To do: In the listing below, find the line holding "Login (169, 184)" and the line holding "Fight Until End option (129, 858)". Write out those two lines and all lines between, exactly, and nothing more.

Start of Extracted material

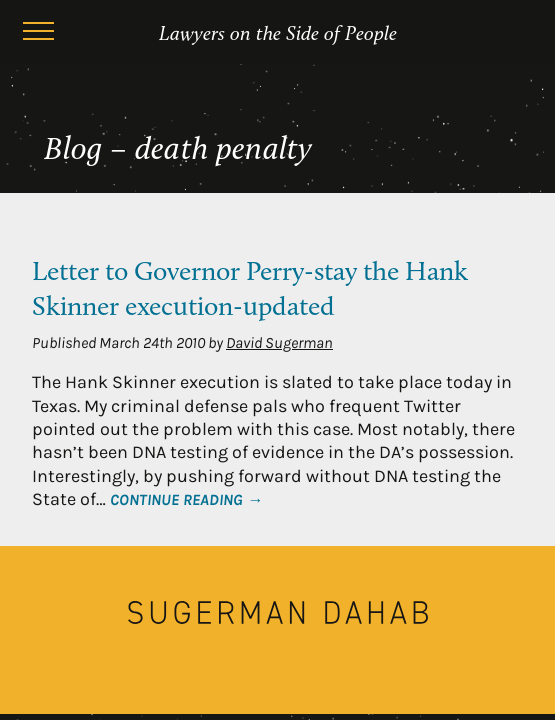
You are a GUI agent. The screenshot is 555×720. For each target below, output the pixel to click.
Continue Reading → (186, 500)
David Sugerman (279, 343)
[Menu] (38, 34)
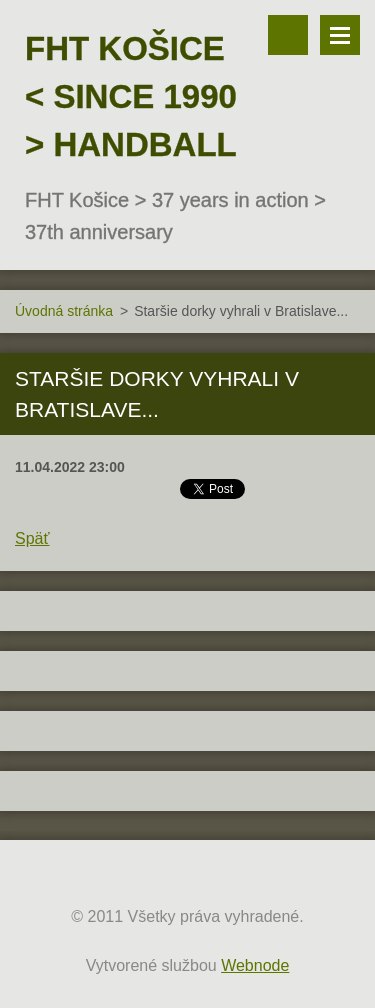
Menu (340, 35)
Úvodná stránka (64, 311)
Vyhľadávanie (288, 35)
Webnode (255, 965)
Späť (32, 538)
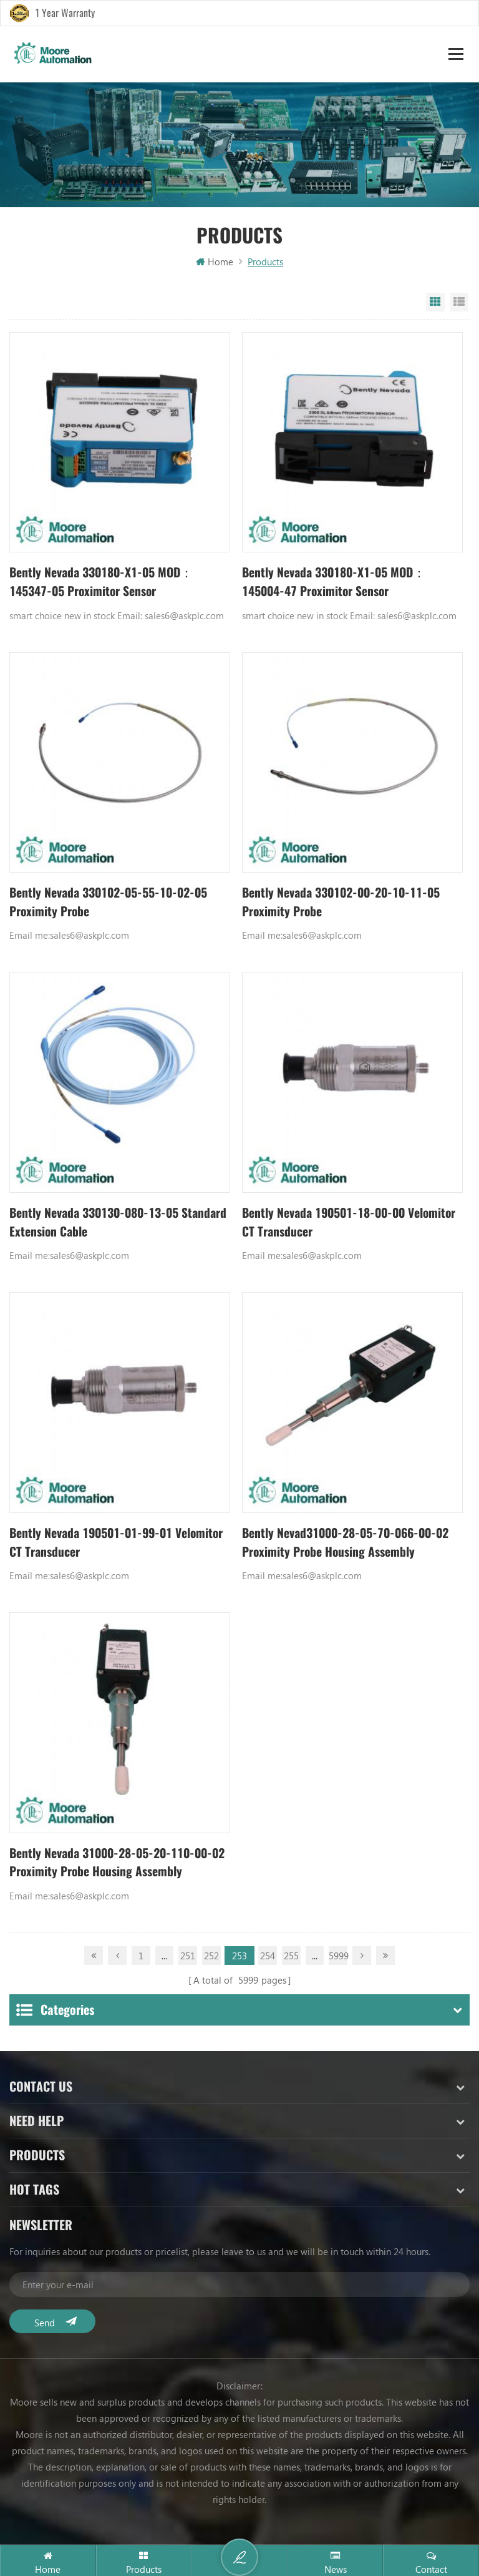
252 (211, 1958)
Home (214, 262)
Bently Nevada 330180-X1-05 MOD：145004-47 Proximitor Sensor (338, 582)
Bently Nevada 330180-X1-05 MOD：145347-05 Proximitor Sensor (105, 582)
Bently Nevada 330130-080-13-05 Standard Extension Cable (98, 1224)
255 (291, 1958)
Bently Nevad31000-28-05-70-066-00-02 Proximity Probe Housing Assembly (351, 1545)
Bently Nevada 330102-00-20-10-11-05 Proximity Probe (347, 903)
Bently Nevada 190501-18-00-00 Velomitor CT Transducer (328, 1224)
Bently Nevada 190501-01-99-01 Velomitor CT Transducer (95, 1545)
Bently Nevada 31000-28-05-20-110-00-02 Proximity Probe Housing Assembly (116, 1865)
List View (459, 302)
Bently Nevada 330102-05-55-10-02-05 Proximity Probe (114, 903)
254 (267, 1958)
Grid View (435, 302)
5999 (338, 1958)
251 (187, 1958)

End of Extracted material
Start of Extracted material

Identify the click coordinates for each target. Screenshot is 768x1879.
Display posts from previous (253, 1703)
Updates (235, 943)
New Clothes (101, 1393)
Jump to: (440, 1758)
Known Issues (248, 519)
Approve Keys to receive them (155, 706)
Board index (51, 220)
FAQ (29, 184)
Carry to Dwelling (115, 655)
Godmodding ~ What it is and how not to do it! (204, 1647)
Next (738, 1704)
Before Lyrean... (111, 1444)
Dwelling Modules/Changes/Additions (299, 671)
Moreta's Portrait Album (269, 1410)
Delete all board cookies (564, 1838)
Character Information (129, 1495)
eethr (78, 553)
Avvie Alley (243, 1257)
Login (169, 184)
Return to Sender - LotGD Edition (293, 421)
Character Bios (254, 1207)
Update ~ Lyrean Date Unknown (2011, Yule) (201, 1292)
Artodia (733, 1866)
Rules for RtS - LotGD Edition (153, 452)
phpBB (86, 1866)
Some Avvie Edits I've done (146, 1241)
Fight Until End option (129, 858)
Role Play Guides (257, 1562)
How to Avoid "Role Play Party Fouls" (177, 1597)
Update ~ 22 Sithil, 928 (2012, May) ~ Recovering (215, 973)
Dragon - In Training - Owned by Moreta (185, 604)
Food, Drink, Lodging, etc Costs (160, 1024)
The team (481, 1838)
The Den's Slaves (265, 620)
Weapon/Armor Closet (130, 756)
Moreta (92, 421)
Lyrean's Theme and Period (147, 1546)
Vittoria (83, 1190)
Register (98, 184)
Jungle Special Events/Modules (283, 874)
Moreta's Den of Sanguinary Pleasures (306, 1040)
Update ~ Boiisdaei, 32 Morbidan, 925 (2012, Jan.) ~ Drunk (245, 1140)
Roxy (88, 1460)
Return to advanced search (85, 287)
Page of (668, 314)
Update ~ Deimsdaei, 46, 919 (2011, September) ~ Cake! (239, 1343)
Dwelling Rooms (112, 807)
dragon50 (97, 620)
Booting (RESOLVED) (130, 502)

End of Extracted material
Start of Extracted material

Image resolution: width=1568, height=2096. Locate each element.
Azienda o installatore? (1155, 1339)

End of Extracted material

Exercise solution:
Login (169, 184)
Return to Sender - LotGD Edition (293, 421)
Character Bios (254, 1207)
Update ~ Lyrean Date Unknown (2011, Yule) (201, 1292)
Artodia (733, 1866)
Rules for RtS - LotGD Edition (153, 452)
phpBB (86, 1866)
Some Avvie Edits I've done (146, 1241)
Fight Until End option (129, 858)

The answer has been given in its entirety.